▶ [Directions for this task] Your task is to restate word for word the lines in the material below, from the one with "涨幅高达25%! 扒一扒房价" up to and including the one with "tát được xem là đại bảo. Số". Do not carry over the pictures.

▶ [Information]
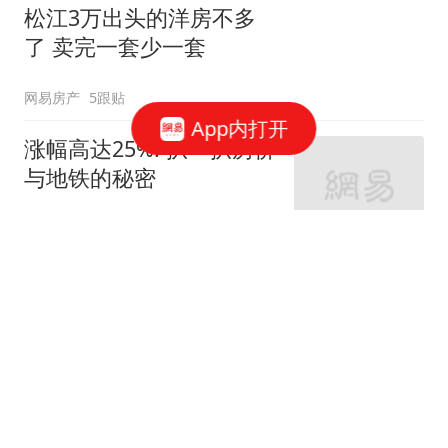
松江3万出头的洋房不多
了 卖完一套少一套
网易房产
5跟贴
App内打开
涨幅高达25%! 扒一扒房价
与地铁的秘密
网易房产
320跟贴
外环轨交房受热捧 近期热
销盘3.1万/平起
网易房产
10跟贴
起早贪黑卖力工作！这儿
不限购可先立足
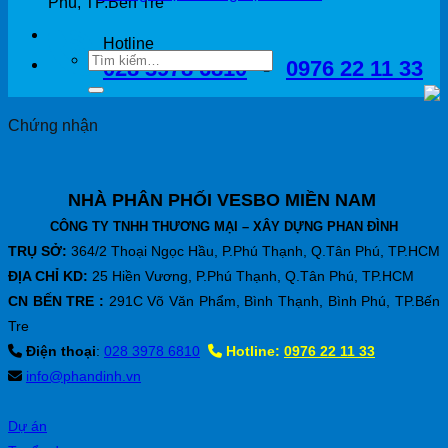
Phú, TP.Bến Tre
Hotline
028 3978 6810
-
0976 22 11 33
Chứng nhận
NHÀ PHÂN PHỐI VESBO MIỀN NAM
CÔNG TY TNHH THƯƠNG MẠI – XÂY DỰNG PHAN ĐÌNH
TRỤ SỞ:
364/2 Thoại Ngọc Hầu, P.Phú Thạnh, Q.Tân Phú, TP.HCM
ĐỊA CHỈ KD:
25 Hiền Vương, P.Phú Thạnh, Q.Tân Phú, TP.HCM
CN BẾN TRE :
291C Võ Văn Phẩm, Bình Thạnh, Bình Phú, TP.Bến
Tre
Điện thoại
:
028 3978 6810
Hotline:
0976 22 11 33
info@phandinh.vn
Dự án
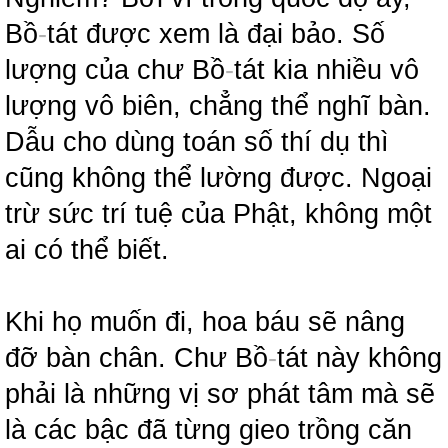
Bồ
-
tát được xem là đại bảo. Số
lượng của chư Bồ
-
tát kia nhiều vô
lượng vô biên, chẳng thể nghĩ bàn.
Dẫu cho dùng toán số thí dụ thì
cũng không thể lường được. Ngoại
trừ sức trí tuệ của Phật, không một
ai có thể biết.
Khi họ muốn đi, hoa báu sẽ nâng
đỡ bàn chân. Chư Bồ
-
tát này không
phải là những vị sơ phát tâm mà sẽ
là các bậc đã từng gieo trồng căn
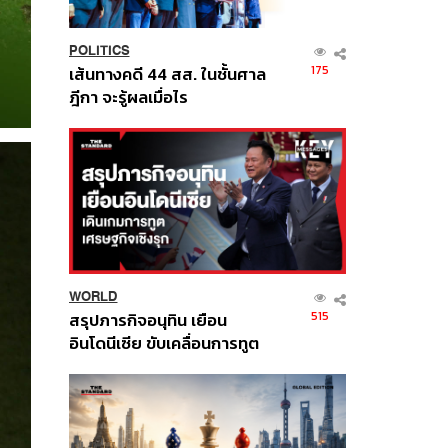
POLITICS
175
เส้นทางคดี 44 สส. ในชั้นศาล
ฎีกา จะรู้ผลเมื่อไร
WORLD
515
สรุปภารกิจอนุทิน เยือน
อินโดนีเซีย ขับเคลื่อนการทูต
เศรษฐกิจเชิงรุก ประกาศหุ้น
ส่วนยุทธศาสตร์ไทย –
อินโดนีเซีย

▶ [Solution to this exercise]
涨幅高达25%! 扒一扒房价
与地铁的秘密
网易房产
320跟贴
外环轨交房受热捧 近期热
销盘3.1万/平起
网易房产
10跟贴
起早贪黑卖力工作！这儿
不限购可先立足
Phú, TP.Bến Tre
Hotline
028 3978 6810
-
0976 22 11 33
Chứng nhận
NHÀ PHÂN PHỐI VESBO MIỀN NAM
CÔNG TY TNHH THƯƠNG MẠI – XÂY DỰNG PHAN ĐÌNH
TRỤ SỞ:
364/2 Thoại Ngọc Hầu, P.Phú Thạnh, Q.Tân Phú, TP.HCM
ĐỊA CHỈ KD:
25 Hiền Vương, P.Phú Thạnh, Q.Tân Phú, TP.HCM
CN BẾN TRE :
291C Võ Văn Phẩm, Bình Thạnh, Bình Phú, TP.Bến
Tre
Điện thoại
:
028 3978 6810
Hotline:
0976 22 11 33
info@phandinh.vn
Dự án
Bồ
-
tát được xem là đại bảo. Số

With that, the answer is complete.